▸ INPUT MATERIAL:
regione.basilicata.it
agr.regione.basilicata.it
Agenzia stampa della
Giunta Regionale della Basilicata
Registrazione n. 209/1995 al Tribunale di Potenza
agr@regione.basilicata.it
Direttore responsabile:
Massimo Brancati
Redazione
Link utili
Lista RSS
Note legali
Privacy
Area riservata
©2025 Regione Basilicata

▸ YOUR ASSIGNMENT:
Word for word, return the entire set of entries.

▸ RESULT FOR THIS TASK:
regione.basilicata.it
agr.regione.basilicata.it
Agenzia stampa della
Giunta Regionale della Basilicata
Registrazione n. 209/1995 al Tribunale di Potenza
agr@regione.basilicata.it
Direttore responsabile:
Massimo Brancati
Redazione
Link utili
Lista RSS
Note legali
Privacy
Area riservata
©2025 Regione Basilicata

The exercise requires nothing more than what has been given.